Muslims make up about two per cent of the 1.4 billion population in China. However, as the country is so populous, its Muslim population is expected to be the 19th largest in the world in 2030.

The Muslim population in China is projected to increase from 23.3 million in 2010 to nearly 30 million in 2030.

The clip, filmed by a Chinese-made DJI drone, was posted to YouTube last month by a user known as 'Fear on War'.

Words in the video suggest the scene was captured in Bayingolin Mongol Autonomous Prefecture, an autonomous prefecture for Mongols in southern Xinjiang.

Nathan Ruser, a researcher at the Australian Strategic Policy Institute, said the footage was likely to have been taken at the Korla West Train Station in Korla after analysing the footage, according to Mr Ruser's tweets.

Korla is a city of 550,000 people in Bayingolin Mongol Autonomous Prefecture.
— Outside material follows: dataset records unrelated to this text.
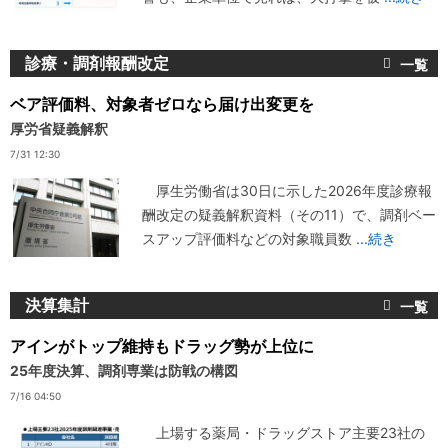
診療・調剤報酬改定
ベア評価料、対象者ゼロなら届け出変更を
厚労省疑義解釈
7/31 12:30
厚生労働省は30日に示した2026年度診療報
酬改定の疑義解釈資料（その11）で、調剤ベー
スアップ評価料などの対象職員数
...続き
決算集計
アインがトップ維持もドラッグ勢が上位に
25年度決算、調剤専業は防戦の構図
7/16 04:50
上場する薬局・ドラッグストア主要23社の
Authorities of Xinjiang said: 'Transporting inmates by judicial authorities (is related) to normal judicial activities.'

In a statement to CNN, the authorities said: 'Cracking down on crimes in accordance with law is the common practice of all countries.'

They added: 'Xinjiang's crackdown on crimes has never been linked to ethnicities or religions.'

A Western intelligence official believed the footage to be authentic. The official was able to verify the movement of some 500 prisoners earlier this year from Kashgar to Korla, according to CNN.

A European security source also claimed that the footage was genuine and showed up to 600 Uighur Muslim prisoners being moved earlier this year.

The source told Sky News last month: 'This is typical of the way the Chinese move this type of prisoner.'

New York-based Human Rights Watch said the footage demonstrates the 'gross human rights violations' against Uighurs from Beijing.

It called for an independent investigation into China's treatment of its Muslim residents.

A spokesperson from the group told MailOnline: 'While HRW hasn't yet corroborated this footage, it raises the specter of many of the same kinds of gross human rights violations against Uyghurs we have documented - especially mass arbitrary detention and lack of access to family or counsel.

'It underscores the urgent need for an independent investigation; Chinese authorities lost all credibility on this issue months ago by denying these abuses even exist.'

US Secretary of State Mike Pompeo last week blasted China over its treatment of Uighur Muslims.

Pompeo reserved his toughest criticism for China in a keynote speech at a Vatican conference on religious freedom.

'When the state rules absolutely, it demands its citizens worship government, not God. That's why China has put more than one million Uighur Muslims ... in internment camps and is why it throws Christian pastors in jail,' he said.

'When the state rules absolutely, God becomes an absolute threat to authority,' he said.

Pompeo had previously called Beijing's treatment of the country's ethnic Uighur minority among 'the worst stains on the world'.

Beijing slammed Pompeo's remarks as 'lies'.

'The lies of American politicians can't trick people around the world and will only further expose the purpose of their hidden political motives,' said Chinese foreign ministry spokeswoman Hua Chunying.

'We express our strong dissatisfaction and resolute opposition to these US officials who disregard the facts... and seriously interfere in China's internal affairs,' she told reporters at a press briefing in Beijing.

China has come under international scrutiny over its policies in the north-western region of Xinjiang, where as many as one million Uighurs and other mostly Muslim minorities are being held in re-education camps, according to the 2018 findings of an independent UN panel.

After initially denying their existence, Beijing now defends the camps, which it calls 'vocational education centres', as a necessary measure to counter religious extremism and terrorism.

But former inmates and rights groups say individuals are subjected to political indoctrination and abuse.